Spend 30 minutes a day saving yourself admin and the agent has paid for itself before lunchtime on day one.
The honest other side: where the agent isn’t cheaper
Three cases where “just hire someone” is the right answer:
- You’re already at full admin capacity with a one-day-a-week bookkeeper, and that’s enough. If you’re paying £120 a month for someone who handles everything, you don’t need an agent. The agent is for when the workload has grown past what your current arrangement comfortably covers.
- The role you’d hire is high-trust, high-judgement. An agent will not replace your financial controller, your operations director, or the person you’d trust to take a hard call with a customer on your behalf. The lease replaces the second hire, not the lead.

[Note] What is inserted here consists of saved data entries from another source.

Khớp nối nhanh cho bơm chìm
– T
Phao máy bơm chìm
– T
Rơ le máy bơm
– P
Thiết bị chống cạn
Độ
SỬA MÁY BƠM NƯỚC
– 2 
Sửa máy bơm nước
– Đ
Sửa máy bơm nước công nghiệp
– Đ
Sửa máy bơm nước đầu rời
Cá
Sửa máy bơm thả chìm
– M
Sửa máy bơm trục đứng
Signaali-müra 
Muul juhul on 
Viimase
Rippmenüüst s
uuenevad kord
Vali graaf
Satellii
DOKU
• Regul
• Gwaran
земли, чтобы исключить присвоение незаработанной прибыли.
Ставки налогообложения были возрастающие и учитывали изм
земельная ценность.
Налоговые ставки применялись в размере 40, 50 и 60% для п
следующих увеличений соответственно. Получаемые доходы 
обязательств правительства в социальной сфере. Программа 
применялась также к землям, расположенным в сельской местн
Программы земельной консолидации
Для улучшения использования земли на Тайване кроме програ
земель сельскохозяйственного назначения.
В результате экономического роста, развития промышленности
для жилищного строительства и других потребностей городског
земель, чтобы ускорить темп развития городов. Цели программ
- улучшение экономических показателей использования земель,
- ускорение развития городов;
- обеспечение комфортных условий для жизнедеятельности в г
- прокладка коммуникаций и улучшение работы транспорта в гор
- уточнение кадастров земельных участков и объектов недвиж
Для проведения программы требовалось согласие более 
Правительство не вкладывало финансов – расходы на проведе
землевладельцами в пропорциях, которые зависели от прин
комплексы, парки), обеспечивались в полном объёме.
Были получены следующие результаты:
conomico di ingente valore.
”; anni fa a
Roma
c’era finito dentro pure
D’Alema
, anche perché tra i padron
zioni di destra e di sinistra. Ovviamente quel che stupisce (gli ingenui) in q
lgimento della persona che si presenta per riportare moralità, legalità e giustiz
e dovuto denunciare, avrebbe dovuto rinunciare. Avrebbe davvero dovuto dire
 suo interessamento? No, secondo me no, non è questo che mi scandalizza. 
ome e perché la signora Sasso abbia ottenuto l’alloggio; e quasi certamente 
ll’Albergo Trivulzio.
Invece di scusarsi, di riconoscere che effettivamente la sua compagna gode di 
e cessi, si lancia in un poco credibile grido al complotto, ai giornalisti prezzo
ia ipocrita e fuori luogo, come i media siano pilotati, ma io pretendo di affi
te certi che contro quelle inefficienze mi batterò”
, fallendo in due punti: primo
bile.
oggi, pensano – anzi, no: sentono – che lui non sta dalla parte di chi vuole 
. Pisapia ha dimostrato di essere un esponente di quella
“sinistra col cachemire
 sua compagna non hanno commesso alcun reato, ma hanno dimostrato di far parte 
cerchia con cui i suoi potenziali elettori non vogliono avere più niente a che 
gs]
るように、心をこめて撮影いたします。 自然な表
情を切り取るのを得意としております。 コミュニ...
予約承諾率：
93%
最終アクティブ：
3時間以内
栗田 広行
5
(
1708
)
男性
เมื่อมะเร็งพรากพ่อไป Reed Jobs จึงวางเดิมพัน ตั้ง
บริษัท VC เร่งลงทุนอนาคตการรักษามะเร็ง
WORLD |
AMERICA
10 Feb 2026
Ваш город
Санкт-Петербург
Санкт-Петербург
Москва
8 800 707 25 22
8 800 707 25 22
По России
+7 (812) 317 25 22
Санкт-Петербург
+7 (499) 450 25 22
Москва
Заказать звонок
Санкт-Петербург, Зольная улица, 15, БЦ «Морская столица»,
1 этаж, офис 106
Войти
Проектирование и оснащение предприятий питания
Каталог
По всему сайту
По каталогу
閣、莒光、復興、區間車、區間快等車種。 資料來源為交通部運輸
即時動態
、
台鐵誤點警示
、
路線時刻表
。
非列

- You like training people. If part of why you run a business is mentoring junior staff into bigger roles, that’s a human-only thing. An agent does the work; it doesn’t grow into a senior PA.
The cumulative shape
Where the maths gets interesting is when you stack agents. The home page covers this in passing; here are the actual figures.
| Agents leased | Per month | Per year | Cheapest staff-equivalent |
|---|---|---|---|
| 1 | £180 | £2,190 | ~12 hours/month of admin |
| 2 | £360 | £4,380 | ~25 hours/month, or a day a week of a junior |
| 3 | £540 | £6,570 | ~37 hours/month |
| 4 | £720 | £8,760 | ~50 hours/month, or three days a week of a junior |
| 5 | £900 | £10,950 | ~63 hours/month, or a part-time admin role |
For owner-operators with five agents in flight, you’re running roughly a part-time admin role on seven-day cover, with no holiday absences and no learning curve, for £900 a month. The closest direct replacement — a part-time admin on say £16,000 a year — would cost you about £1,540 a month fully loaded.
What “an hour saved” really looks like
Owner-operators tend to under-count the admin they do because most of it is fragmented — 5 minutes here, 10 minutes there, scattered across the day. The honest count is usually 1–2 hours.
A typical week from our trial customers:
- Inbox triage & replies: 4–7 hours saved.
- Payment chasing & reconciliation: 2–4 hours saved.
- Booking coordination & reminders: 2–3 hours saved.
- Content drafting: 2–5 hours saved.
One agent on the right job tends to save 5–10 hours a week. At a self-employed owner’s notional hourly rate (often £30–£60 once you account for what your time on real work would earn), one agent saves £800–£2,400 of effective time a month. The lease is £180.
The one-line answer.
£6 a day per agent is the cost of about 30 minutes of UK minimum-wage admin. If the agent saves you more than that — it usually saves an hour to two — you’re ahead from day one. No VAT, no setup, two weeks free, cancel any time.
Try the maths in your own week
Write down the slow admin you did in the last seven days. Add up the time. If it’s more than three hours a week, one agent will pay for itself in week one. If it’s more than seven hours a week, you’re probably ready for two.